This repository contains the report, presentation slides, and code of my MSc thesis project that I performed at the Andersson Lab (Bioinformatics Centre, University of Copenhagen).
Project title: "Development of a supervised machine learning tool to infer active regulatory elements from transcription initiation events"

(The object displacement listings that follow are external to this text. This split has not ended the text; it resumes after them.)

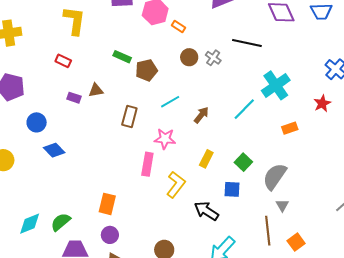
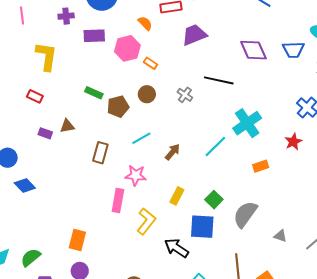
brown circle: (189, 57) -> (147, 94), moved
blue square: (232, 189) -> (202, 227), size x1.5
gray triangle: (282, 205) -> (280, 236), moved, turned -40

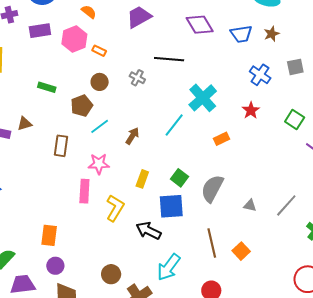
blue trapezoid: (293, 50) -> (241, 34), moved
brown pentagon: (118, 107) -> (82, 106), moved

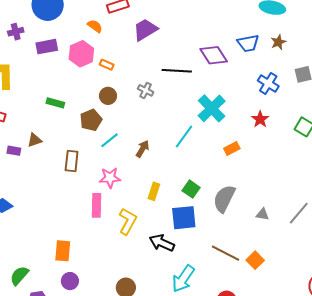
purple diamond: (200, 25) -> (214, 55), moved
brown line: (212, 243) -> (225, 253), turned -48

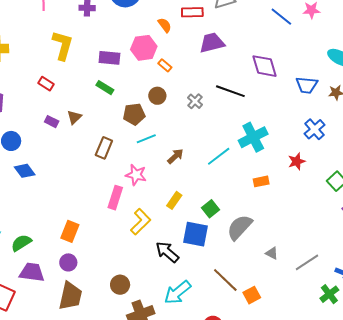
purple rectangle: (47, 47) -> (109, 58), moved
purple diamond: (214, 55) -> (265, 66), moved
brown triangle: (34, 140) -> (74, 117), turned -42

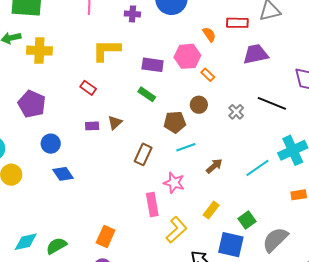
yellow L-shape: (63, 45) -> (106, 50), turned -108
purple rectangle: (52, 122) -> (92, 126), turned -32
pink rectangle: (115, 198) -> (152, 205), turned -30

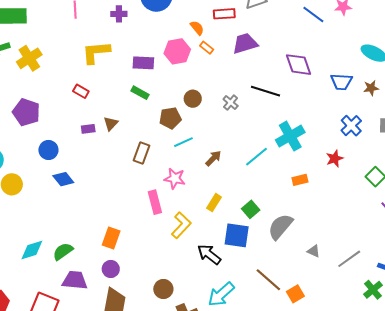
yellow cross: (39, 51) -> (29, 58), turned -30
orange rectangle: (208, 75) -> (207, 48), moved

CAGE_tool attempts to infer active Transcriptional Regulatory Elements (TREs) from Cap Analysis of Gene Expression (CAGE) data.
The setup requires Anaconda to be installed, and to overcome a conflict between python and R packages, the tool uses two dedicated Anaconda environments, to which must be assigned a specific name.
Clone the repository and decompress the models:
$ for file in models/*.rar; do unrar e $file; done
$ conda create -n cage_tool_py
$ conda activate cage_tool_py
$ conda install -c anaconda tensorflow-gpu
$ conda install -c anaconda pandas
$ conda install -c conda-forge lightgbm
$ conda install -c conda-forge keras
$ conda install scikit-learn
$ conda create -n cage_tool_r
$ conda activate cage_tool_r
$ conda install -c conda-forge r-base
Lunch R and install the following packages:
install.packages("argparse")
install.packages("tibble")
install.packages("dplyr")
install.packages("readr")
install.packages("forcats")
install.packages("ggplot2")
install.packages("tidyr")
install.packages("gridExtra")
install.packages("reshape2")
install.packages("RColorBrewer")
if (!requireNamespace("BiocManager", quietly=TRUE))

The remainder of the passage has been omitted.